Six months after a typical DSO acquisition, the same software is running three different ways across integrated locations. Same tool. Same onboarding session. Different workflows by provider, by region, and sometimes by operatory.
Consistent, measurable behavior across every location is what separates a good quarter from a regional variance conversation. COOs who treat Vision AI deployment as a structured change management project from day one, with defined success criteria before anyone goes live, are the ones hitting adoption KPIs at 60 to 90 days.
Where production loss actually comes from
Two failure modes show up consistently across DSO software deployments. The first is provider resistance: dentists and hygienists who don't see the immediate workflow benefit opt out quietly, location by location, until the tool has a 40% utilization rate that no one officially reported. The second is training variance: regional managers deliver onboarding differently, some locations get two hours of hands-on time and some get twenty minutes, and there's no standard to audit against.
When providers skip AI-assisted analysis, the downstream effects compound. Payer documentation quality drops because the AI-assisted findings that support clinical necessity aren't being captured. Case acceptance suffers because patients aren't seeing the visualizations that make treatment decisions concrete. And the COO is left with a production report that shows regional variance but no clear cause.
"We trained everyone" is not an adoption criterion. A location that completed training and a location that's actively using Vision AI on every relevant patient are not equivalent, and treating them as equivalent is where most rollouts quietly stall.
A phased rollout that protects production
Overjet's deployment model for Vision AI runs in three phases, each with exit criteria before the next begins.
Phase one is a pilot at one or two locations. The goal isn't to prove the technology works. It's to establish a measurable baseline: scan completion rates, provider usage frequency, documentation quality, and production figures before and after go-live. That baseline becomes the standard every subsequent location is measured against.
Phase two is controlled expansion. New locations are added in cohorts, not all at once. Each cohort has explicit go/no-go criteria tied to actual usage data from phase one, so expansion decisions are driven by performance, not by a calendar date. Production is tracked at each phase boundary. A location that dips gets attention before the dip becomes a trend.
Phase three is full rollout, by which point the playbook is documented and field-tested. Regional managers aren't improvising. They're executing a process that already produced results.
This structure gives COOs something most technology deployments don't: a defined intervention point at every stage rather than a single post-launch review three months later.
Role-specific enablement and regional accountability
A single all-staff training session produces a single moment of awareness. It doesn't produce consistent behavior across 30 locations six weeks later.
Dentists, hygienists, and front office staff each interact with Vision AI at different points in the patient visit. A dentist's enablement needs to focus on reading AI-assisted findings and integrating them into the diagnosis conversation. A hygienist's enablement centers on perio workflow and documentation. Front office enablement is about treatment presentation and insurance documentation support. Delivering the same session to all three produces the same inconsistency the rollout was designed to prevent.
Overjet's implementation team supports a site champion at each location. That champion owns adoption performance, serves as the first point of contact for provider questions, and gives the COO a named, accountable contact at every site. When outcomes are tracked by location and every location has an owner, regional variance becomes visible and manageable. COOs can identify which sites need intervention, act before one location's slow adoption pulls regional numbers down, and build a comparison dataset that makes future rollouts faster.
The structure that makes it replicable
DSO COOs who hit 60 to 90 day adoption KPIs share one common approach: they define what success looks like before deployment begins, build the rollout in phases with explicit performance gates, and assign accountability at the location level.

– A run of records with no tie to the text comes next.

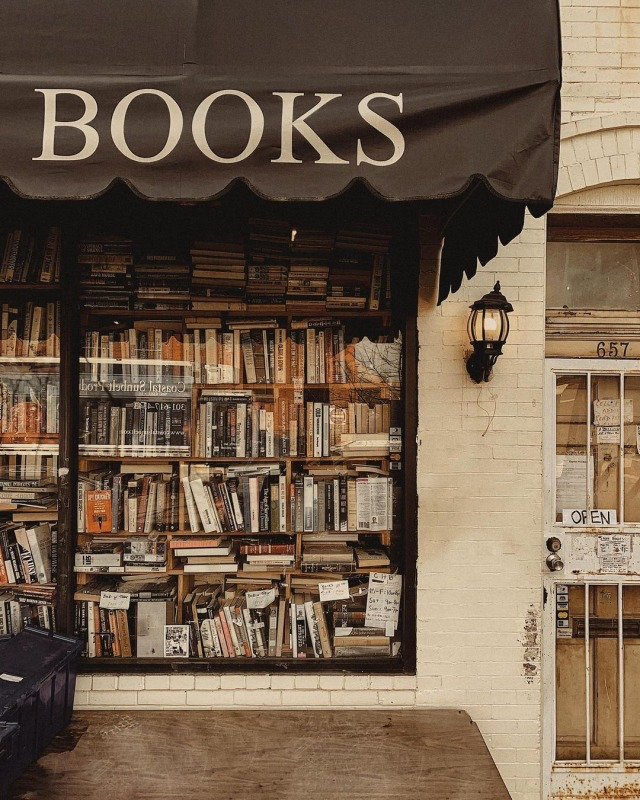 The image size is (640, 800). What are the coordinates of `keyhole` in the screenshot? It's located at (557, 546). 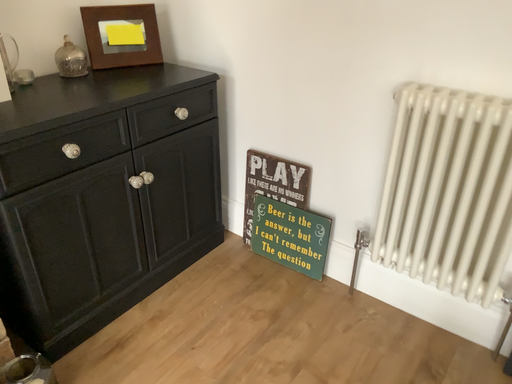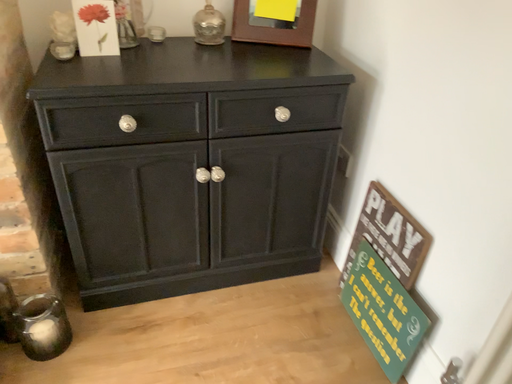 Question: How did the camera likely rotate when shooting the video?

Choices:
 (A) rotated right
 (B) rotated left

Answer: (B) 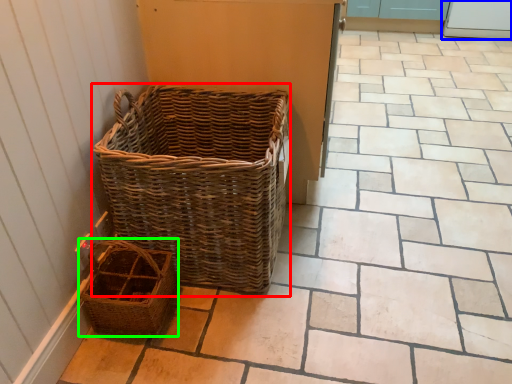 Question: Which object is positioned closest to picnic basket (highlighted by a red box)? Select from screen door (highlighted by a blue box) and picnic basket (highlighted by a green box).

Choices:
 (A) screen door
 (B) picnic basket

Answer: (B) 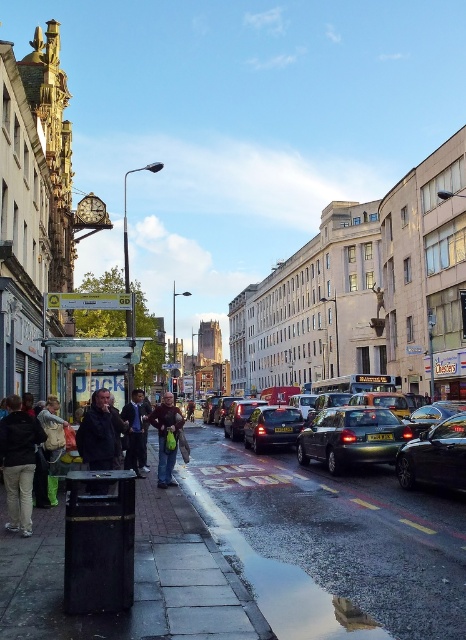 You are standing at the bus stop shelter with the sign displaying Jack. You want to walk to the shiny metallic car at center. In which direction should you walk relative to the bus stop?

The shiny metallic car at center is located at coordinates point (351, 436). Since you are at the bus stop shelter with the sign displaying Jack on the left side of the image, you should walk towards the center of the scene to reach the shiny metallic car at center.

You are standing at the bus stop shelter with the sign displaying Jack and want to cross the street to the shiny black sedan at center. What direction should you walk to reach it?

The shiny black sedan at center is located at point coordinates of [272,428]. Since you are at the bus stop shelter, you should walk towards the center of the street to reach the shiny black sedan at center.

Consider the image. You are a pedestrian standing at the bus stop shelter with the Jack sign. You notice a shiny metallic car at center and a dark gray jacket at center. Which object is bigger in size?

The shiny metallic car at center is larger in size compared to the dark gray jacket at center.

That structure is what makes a deployment replicable across 10 locations or 100.
Book a Demo to see how Overjet's implementation model works in practice.
Frequently Asked Questions
How long does a Vision AI rollout typically take for a DSO?
Most DSOs complete the pilot phase within two to four weeks. Controlled expansion timelines depend on cohort size and regional complexity, but organizations that follow a phased model with defined go/no-go criteria typically reach full rollout within 60 to 90 days.
How do we measure provider adoption without adding more management overhead?
Vision AI produces usage data by provider and location that COOs can track without requiring additional manager involvement. Scan completion rates, AI-assisted finding frequency, and documentation quality are all measurable at the platform level. The site champion model keeps accountability at the location without creating a new layer of regional oversight.
What happens to production during the transition period?
Phased deployments are specifically designed to protect production. Piloting at one or two locations first means the majority of your locations stay in their current workflow while the model is being validated. Production benchmarks set during the pilot give you a realistic target for each subsequent cohort, so you're not setting expectations based on best-case assumptions.
How is Vision AI different from the AI tools we already have in our imaging software?
Most imaging platforms include some form of AI detection, but detection alone isn't the same as a clinical workflow built around AI-assisted findings. Vision AI is FDA-cleared across 11 indications, produces annotated visualizations that support patient treatment conversations, and generates documentation that holds up to payer review. It's also part of a broader platform covering insurance verification, voice documentation, and credentialing, so it connects to the operational workflows COOs are already trying to standardize.